→ **TASK PROMPT**:
Reproduce exactly the lines from the one containing "خلاصه بازی چلسی مقابل" through the last line of the records below, both included. Leave out any pictures.
======== SUPPLIED DATA
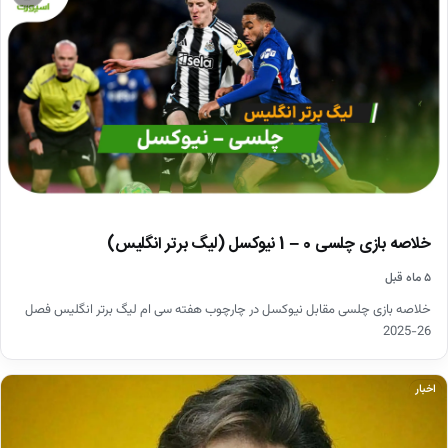
خلاصه بازی چلسی 0 – 1 نیوکسل (لیگ برتر انگلیس)
۵ ماه قبل
خلاصه بازی چلسی مقابل نیوکسل در چارچوب هفته سی ام لیگ برتر انگلیس فصل
26-2025
اخبار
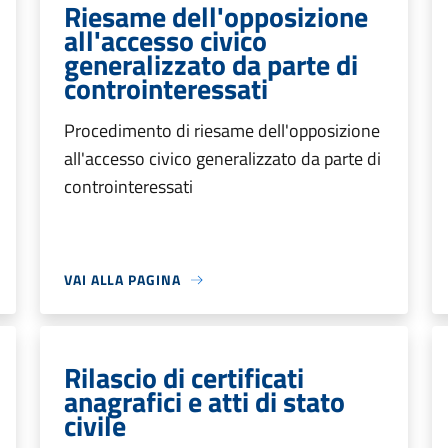
Riesame dell'opposizione
all'accesso civico
generalizzato da parte di
controinteressati
Procedimento di riesame dell'opposizione
all'accesso civico generalizzato da parte di
controinteressati
VAI ALLA PAGINA
Rilascio di certificati
anagrafici e atti di stato
civile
================
→ **ANSWER SECTION**:
خلاصه بازی چلسی مقابل نیوکسل در چارچوب هفته سی ام لیگ برتر انگلیس فصل
26-2025
اخبار
Riesame dell'opposizione
all'accesso civico
generalizzato da parte di
controinteressati
Procedimento di riesame dell'opposizione
all'accesso civico generalizzato da parte di
controinteressati
VAI ALLA PAGINA
Rilascio di certificati
anagrafici e atti di stato
civile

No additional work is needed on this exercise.